--- TASK MATERIAL ---

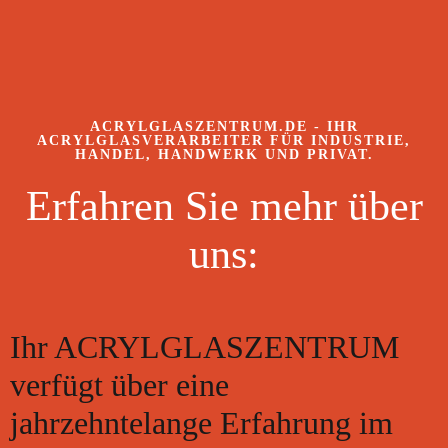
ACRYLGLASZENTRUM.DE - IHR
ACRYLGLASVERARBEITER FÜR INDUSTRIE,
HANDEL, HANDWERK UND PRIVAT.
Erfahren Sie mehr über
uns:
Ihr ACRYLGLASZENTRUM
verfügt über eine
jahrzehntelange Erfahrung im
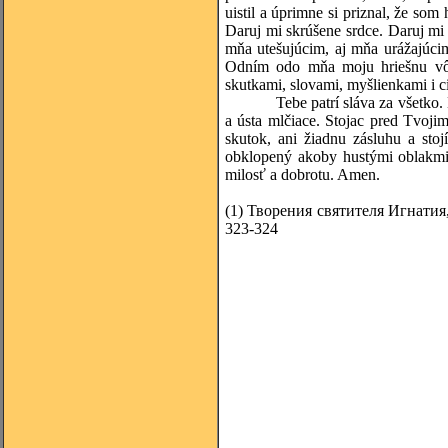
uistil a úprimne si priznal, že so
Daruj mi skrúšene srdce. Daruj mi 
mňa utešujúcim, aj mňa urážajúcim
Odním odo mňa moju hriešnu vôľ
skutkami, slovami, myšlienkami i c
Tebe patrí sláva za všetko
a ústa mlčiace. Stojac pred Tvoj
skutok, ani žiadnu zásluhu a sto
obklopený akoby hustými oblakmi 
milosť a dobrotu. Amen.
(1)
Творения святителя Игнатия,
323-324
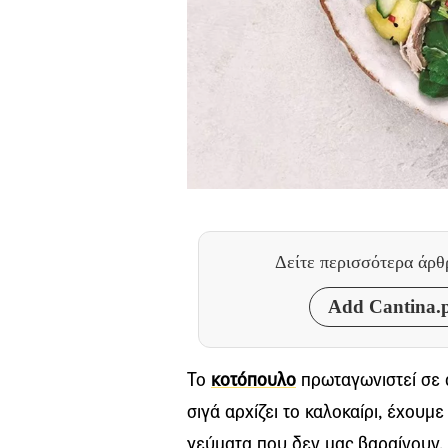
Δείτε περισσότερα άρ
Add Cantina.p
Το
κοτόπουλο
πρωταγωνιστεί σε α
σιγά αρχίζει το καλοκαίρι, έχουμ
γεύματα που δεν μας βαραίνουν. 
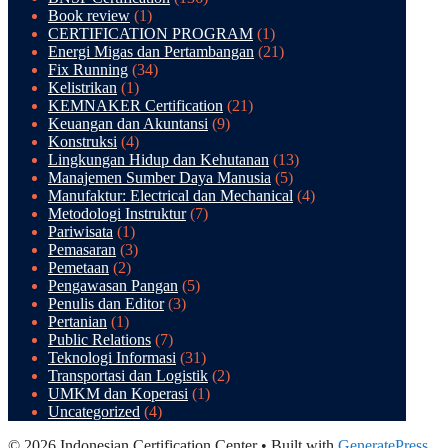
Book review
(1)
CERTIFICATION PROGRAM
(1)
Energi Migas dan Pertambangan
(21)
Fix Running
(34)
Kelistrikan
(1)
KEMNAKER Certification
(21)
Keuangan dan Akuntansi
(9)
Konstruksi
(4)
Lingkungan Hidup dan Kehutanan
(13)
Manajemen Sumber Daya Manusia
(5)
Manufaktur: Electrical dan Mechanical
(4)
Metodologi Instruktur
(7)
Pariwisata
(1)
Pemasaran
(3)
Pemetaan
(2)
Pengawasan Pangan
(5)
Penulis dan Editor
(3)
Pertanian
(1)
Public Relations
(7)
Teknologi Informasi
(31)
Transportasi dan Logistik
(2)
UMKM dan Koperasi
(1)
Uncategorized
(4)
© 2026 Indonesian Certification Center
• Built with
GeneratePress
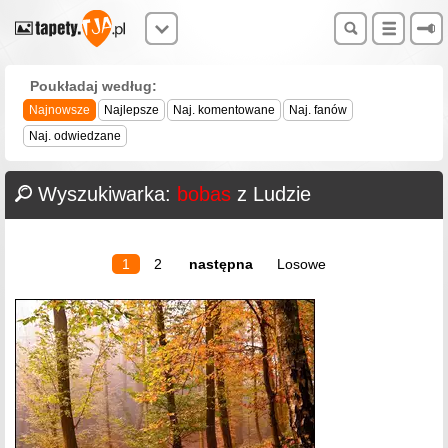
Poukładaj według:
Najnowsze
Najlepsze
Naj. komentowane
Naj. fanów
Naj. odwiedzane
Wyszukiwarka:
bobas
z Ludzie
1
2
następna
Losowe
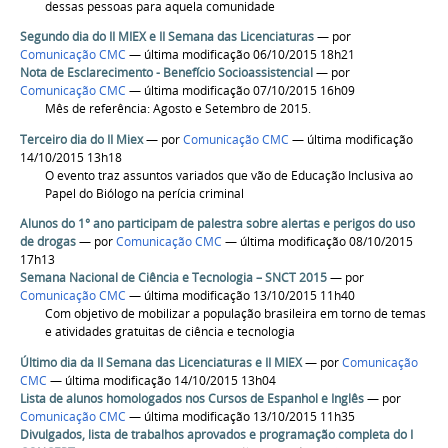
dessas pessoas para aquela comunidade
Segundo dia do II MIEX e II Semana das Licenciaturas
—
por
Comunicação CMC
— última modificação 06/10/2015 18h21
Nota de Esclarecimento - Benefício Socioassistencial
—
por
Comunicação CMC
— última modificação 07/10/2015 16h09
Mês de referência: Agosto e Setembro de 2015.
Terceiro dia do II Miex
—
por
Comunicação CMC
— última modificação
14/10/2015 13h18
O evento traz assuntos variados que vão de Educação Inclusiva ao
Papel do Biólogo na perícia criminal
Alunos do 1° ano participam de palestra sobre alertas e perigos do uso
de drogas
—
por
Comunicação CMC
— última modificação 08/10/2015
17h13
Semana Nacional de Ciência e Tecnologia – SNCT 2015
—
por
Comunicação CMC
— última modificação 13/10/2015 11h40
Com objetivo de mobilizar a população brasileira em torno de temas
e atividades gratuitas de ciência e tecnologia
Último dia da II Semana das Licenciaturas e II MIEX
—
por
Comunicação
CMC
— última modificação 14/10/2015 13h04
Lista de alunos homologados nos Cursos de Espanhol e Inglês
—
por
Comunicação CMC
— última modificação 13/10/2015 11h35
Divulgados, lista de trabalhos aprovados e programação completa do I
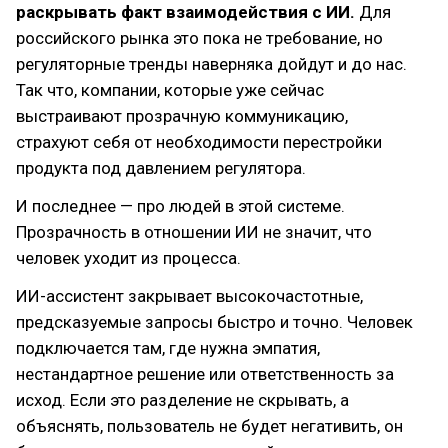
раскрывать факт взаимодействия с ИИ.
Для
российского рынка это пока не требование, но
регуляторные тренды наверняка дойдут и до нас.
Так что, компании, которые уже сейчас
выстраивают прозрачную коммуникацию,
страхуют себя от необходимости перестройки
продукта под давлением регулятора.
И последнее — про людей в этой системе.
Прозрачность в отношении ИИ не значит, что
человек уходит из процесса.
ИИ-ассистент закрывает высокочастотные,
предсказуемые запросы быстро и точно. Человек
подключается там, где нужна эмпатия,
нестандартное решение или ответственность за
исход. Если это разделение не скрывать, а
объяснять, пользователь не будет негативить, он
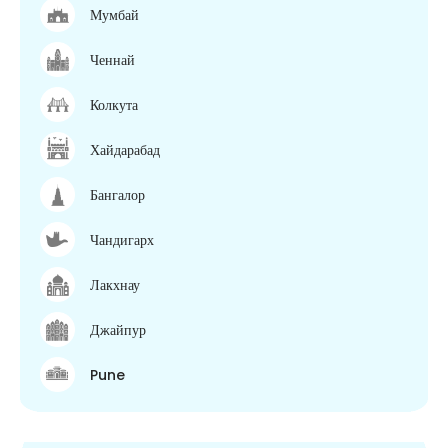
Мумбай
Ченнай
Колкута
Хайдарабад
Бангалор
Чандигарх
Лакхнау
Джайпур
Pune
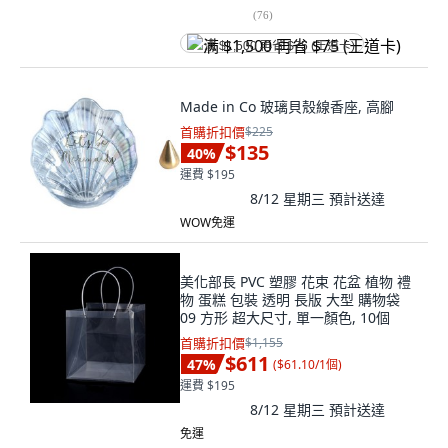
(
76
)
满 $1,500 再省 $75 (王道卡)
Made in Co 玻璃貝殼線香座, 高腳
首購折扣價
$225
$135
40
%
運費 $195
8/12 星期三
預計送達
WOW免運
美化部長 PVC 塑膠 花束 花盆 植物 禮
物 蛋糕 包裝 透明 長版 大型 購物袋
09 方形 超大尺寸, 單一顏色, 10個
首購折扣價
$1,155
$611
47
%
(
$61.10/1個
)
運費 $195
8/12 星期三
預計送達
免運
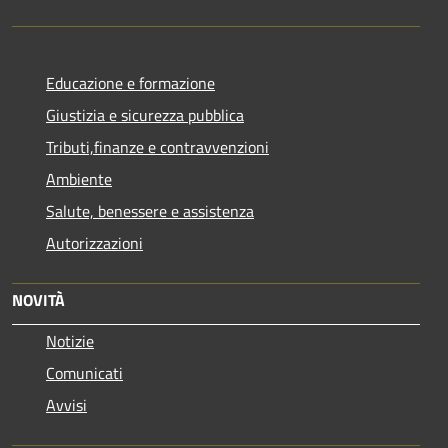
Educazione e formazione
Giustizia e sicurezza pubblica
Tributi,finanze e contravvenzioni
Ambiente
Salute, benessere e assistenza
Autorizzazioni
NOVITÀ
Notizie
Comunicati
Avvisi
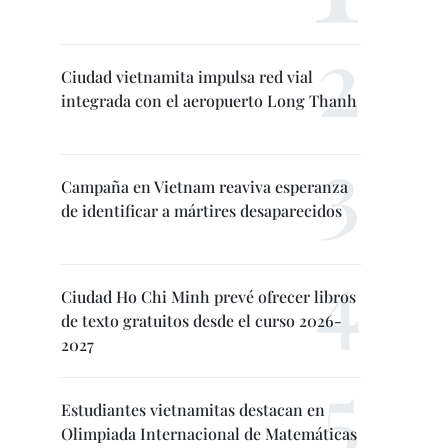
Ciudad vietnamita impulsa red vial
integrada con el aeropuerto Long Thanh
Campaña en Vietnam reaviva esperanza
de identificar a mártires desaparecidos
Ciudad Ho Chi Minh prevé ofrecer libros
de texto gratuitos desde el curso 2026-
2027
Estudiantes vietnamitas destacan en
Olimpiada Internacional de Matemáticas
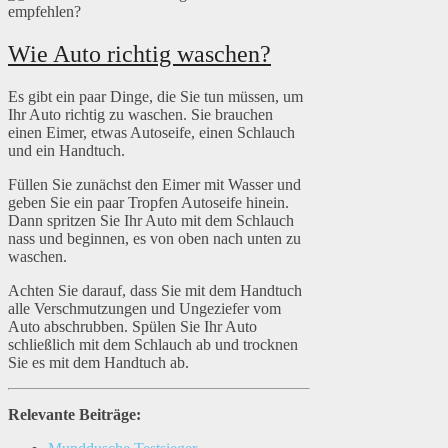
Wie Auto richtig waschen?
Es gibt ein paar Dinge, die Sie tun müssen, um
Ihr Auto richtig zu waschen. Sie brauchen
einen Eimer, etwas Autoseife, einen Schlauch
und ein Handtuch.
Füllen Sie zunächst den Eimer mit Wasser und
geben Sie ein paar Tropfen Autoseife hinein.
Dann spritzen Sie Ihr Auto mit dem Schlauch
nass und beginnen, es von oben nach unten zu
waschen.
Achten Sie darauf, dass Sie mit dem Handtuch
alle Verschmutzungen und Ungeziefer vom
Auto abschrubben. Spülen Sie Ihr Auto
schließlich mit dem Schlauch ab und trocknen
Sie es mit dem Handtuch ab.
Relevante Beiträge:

---

* [WHAT NEEDS TO BE DONE]
Extract every line of the data exactly; pictures stay out.

* [FINISHED TASK]
ACRYLGLASZENTRUM.DE - IHR
ACRYLGLASVERARBEITER FÜR INDUSTRIE,
HANDEL, HANDWERK UND PRIVAT.
Erfahren Sie mehr über
uns:
Ihr ACRYLGLASZENTRUM
verfügt über eine
jahrzehntelange Erfahrung im
uistil a úprimne si priznal, že so
Daruj mi skrúšene srdce. Daruj mi 
mňa utešujúcim, aj mňa urážajúcim
Odním odo mňa moju hriešnu vôľ
skutkami, slovami, myšlienkami i c
Tebe patrí sláva za všetko
a ústa mlčiace. Stojac pred Tvoj
skutok, ani žiadnu zásluhu a sto
obklopený akoby hustými oblakmi 
milosť a dobrotu. Amen.
(1)
Творения святителя Игнатия,
323-324
Δείτε περισσότερα άρ
Add Cantina.p
Το
κοτόπουλο
πρωταγωνιστεί σε α
σιγά αρχίζει το καλοκαίρι, έχουμ
γεύματα που δεν μας βαραίνουν. 
Book review
(1)
CERTIFICATION PROGRAM
(1)
Energi Migas dan Pertambangan
(21)
Fix Running
(34)
Kelistrikan
(1)
KEMNAKER Certification
(21)
Keuangan dan Akuntansi
(9)
Konstruksi
(4)
Lingkungan Hidup dan Kehutanan
(13)
Manajemen Sumber Daya Manusia
(5)
Manufaktur: Electrical dan Mechanical
(4)
Metodologi Instruktur
(7)
Pariwisata
(1)
Pemasaran
(3)
Pemetaan
(2)
Pengawasan Pangan
(5)
Penulis dan Editor
(3)
Pertanian
(1)
Public Relations
(7)
Teknologi Informasi
(31)
Transportasi dan Logistik
(2)
UMKM dan Koperasi
(1)
Uncategorized
(4)
© 2026 Indonesian Certification Center
• Built with
GeneratePress
Poukładaj według:
Najnowsze
Najlepsze
Naj. komentowane
Naj. fanów
Naj. odwiedzane
Wyszukiwarka:
bobas
z Ludzie
1
2
następna
Losowe
dessas pessoas para aquela comunidade
Segundo dia do II MIEX e II Semana das Licenciaturas
—
por
Comunicação CMC
— última modificação 06/10/2015 18h21
Nota de Esclarecimento - Benefício Socioassistencial
—
por
Comunicação CMC
— última modificação 07/10/2015 16h09
Mês de referência: Agosto e Setembro de 2015.
Terceiro dia do II Miex
—
por
Comunicação CMC
— última modificação
14/10/2015 13h18
O evento traz assuntos variados que vão de Educação Inclusiva ao
Papel do Biólogo na perícia criminal
Alunos do 1° ano participam de palestra sobre alertas e perigos do uso
de drogas
—
por
Comunicação CMC
— última modificação 08/10/2015
17h13
Semana Nacional de Ciência e Tecnologia – SNCT 2015
—
por
Comunicação CMC
— última modificação 13/10/2015 11h40
Com objetivo de mobilizar a população brasileira em torno de temas
e atividades gratuitas de ciência e tecnologia
Último dia da II Semana das Licenciaturas e II MIEX
—
por
Comunicação
CMC
— última modificação 14/10/2015 13h04
Lista de alunos homologados nos Cursos de Espanhol e Inglês
—
por
Comunicação CMC
— última modificação 13/10/2015 11h35
Divulgados, lista de trabalhos aprovados e programação completa do I
раскрывать факт взаимодействия с ИИ.
Для
российского рынка это пока не требование, но
регуляторные тренды наверняка дойдут и до нас.
Так что, компании, которые уже сейчас
выстраивают прозрачную коммуникацию,
страхуют себя от необходимости перестройки
продукта под давлением регулятора.
И последнее — про людей в этой системе.
Прозрачность в отношении ИИ не значит, что
человек уходит из процесса.
ИИ-ассистент закрывает высокочастотные,
предсказуемые запросы быстро и точно. Человек
подключается там, где нужна эмпатия,
нестандартное решение или ответственность за
исход. Если это разделение не скрывать, а
объяснять, пользователь не будет негативить, он
Мумбай
Ченнай
Колкута
Хайдарабад
Бангалор
Чандигарх
Лакхнау
Джайпур
Pune
(
76
)
满 $1,500 再省 $75 (王道卡)
Made in Co 玻璃貝殼線香座, 高腳
首購折扣價
$225
$135
40
%
運費 $195
8/12 星期三
預計送達
WOW免運
美化部長 PVC 塑膠 花束 花盆 植物 禮
物 蛋糕 包裝 透明 長版 大型 購物袋
09 方形 超大尺寸, 單一顏色, 10個
首購折扣價
$1,155
$611
47
%
(
$61.10/1個
)
運費 $195
8/12 星期三
預計送達
免運
Educazione e formazione
Giustizia e sicurezza pubblica
Tributi,finanze e contravvenzioni
Ambiente
Salute, benessere e assistenza
Autorizzazioni
NOVITÀ
Notizie
Comunicati
Avvisi
Ciudad vietnamita impulsa red vial
integrada con el aeropuerto Long Thanh
Campaña en Vietnam reaviva esperanza
de identificar a mártires desaparecidos
Ciudad Ho Chi Minh prevé ofrecer libros
de texto gratuitos desde el curso 2026-
2027
Estudiantes vietnamitas destacan en
Olimpiada Internacional de Matemáticas
Wie Auto richtig waschen?
Es gibt ein paar Dinge, die Sie tun müssen, um
Ihr Auto richtig zu waschen. Sie brauchen
einen Eimer, etwas Autoseife, einen Schlauch
und ein Handtuch.
Füllen Sie zunächst den Eimer mit Wasser und
geben Sie ein paar Tropfen Autoseife hinein.
Dann spritzen Sie Ihr Auto mit dem Schlauch
nass und beginnen, es von oben nach unten zu
waschen.
Achten Sie darauf, dass Sie mit dem Handtuch
alle Verschmutzungen und Ungeziefer vom
Auto abschrubben. Spülen Sie Ihr Auto
schließlich mit dem Schlauch ab und trocknen
Sie es mit dem Handtuch ab.
Relevante Beiträge:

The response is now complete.